DTS
Medeski, Martin and Wood - Uninvisible
"Uninvisible is further than ever from conventional jazz organ. While blues and funk influences are evident throughout the album, they float on a sea of shadows. Sound sources are obscure or exotic; on "Pappy Check" innovative scratching by turntablist DJ Olive creates an impression of African percussion more than club atmospherics. Even where the instrumentation is less ambiguous, the trio steers toward a filmic noir sensibility, with Medeski leading the way in unorthodox techniques. His pitch-bend solo on "Take Me Nowhere" suggests the creak of a rusty hinge, with Wood's acoustic bass providing the anchor for his abstractions.

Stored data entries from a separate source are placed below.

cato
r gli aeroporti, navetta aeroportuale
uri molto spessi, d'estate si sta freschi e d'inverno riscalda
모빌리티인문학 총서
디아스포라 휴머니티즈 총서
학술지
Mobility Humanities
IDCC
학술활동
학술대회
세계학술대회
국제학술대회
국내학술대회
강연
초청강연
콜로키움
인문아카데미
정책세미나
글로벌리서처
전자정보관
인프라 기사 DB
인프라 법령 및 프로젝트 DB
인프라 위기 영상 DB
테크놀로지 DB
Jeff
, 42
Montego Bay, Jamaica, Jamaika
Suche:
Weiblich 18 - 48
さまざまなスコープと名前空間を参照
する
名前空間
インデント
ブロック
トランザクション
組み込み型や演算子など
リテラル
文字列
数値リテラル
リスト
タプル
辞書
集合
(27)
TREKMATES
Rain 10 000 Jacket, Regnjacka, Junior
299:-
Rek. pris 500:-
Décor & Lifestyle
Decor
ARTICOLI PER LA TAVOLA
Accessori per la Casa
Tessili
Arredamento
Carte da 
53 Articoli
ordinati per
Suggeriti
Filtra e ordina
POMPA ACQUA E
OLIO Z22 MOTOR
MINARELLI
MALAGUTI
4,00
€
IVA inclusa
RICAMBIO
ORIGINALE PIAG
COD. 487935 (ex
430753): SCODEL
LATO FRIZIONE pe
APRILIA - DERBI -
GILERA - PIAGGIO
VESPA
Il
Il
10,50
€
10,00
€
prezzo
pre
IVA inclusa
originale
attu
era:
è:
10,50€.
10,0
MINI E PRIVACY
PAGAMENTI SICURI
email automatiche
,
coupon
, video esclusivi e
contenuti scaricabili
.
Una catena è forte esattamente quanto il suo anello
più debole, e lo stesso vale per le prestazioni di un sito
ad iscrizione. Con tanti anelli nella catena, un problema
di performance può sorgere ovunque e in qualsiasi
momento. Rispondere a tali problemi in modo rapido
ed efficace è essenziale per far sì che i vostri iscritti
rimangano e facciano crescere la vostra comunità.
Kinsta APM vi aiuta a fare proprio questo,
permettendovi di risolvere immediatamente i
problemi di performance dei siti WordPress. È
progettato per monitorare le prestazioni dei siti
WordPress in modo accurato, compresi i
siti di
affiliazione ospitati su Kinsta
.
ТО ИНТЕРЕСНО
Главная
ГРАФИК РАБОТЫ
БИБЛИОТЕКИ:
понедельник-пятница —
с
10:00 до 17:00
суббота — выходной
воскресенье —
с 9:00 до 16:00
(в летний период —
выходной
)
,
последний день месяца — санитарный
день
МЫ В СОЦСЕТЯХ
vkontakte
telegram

Wood is in fact often mixed higher than Medeski, to the effect of reducing the keyboard parts to a sideline role and the album in turn to an exercise in mood more than virtuosity -- an impression enhanced by a similarly eccentric shrinkage of the power guitar part on "The Edge of Night" to a barely audible background element. The rhythm is steady and stealthy, a slow-motion oscillation between live and looped tracks, most often with a hip-hop sensibility. More important, every musician on each cut plays with a belief that overplaying only subverts the goals of collective improvisation. If any one album can be said to pick up on the surreal funk explorations of latter-day Miles Davis, Uninvisible is it."
- Robert L. Doerschuk (All Music Guide)
- Uninvisible was on CNET's Top 10 Must-Have DVD-Audio
- The disc includes extras: a gallery of photos, an about the band and music video for Uninvisible.
This is a DVD-Audio disc which is playable on most DVD players as well as all DVD-Audio players.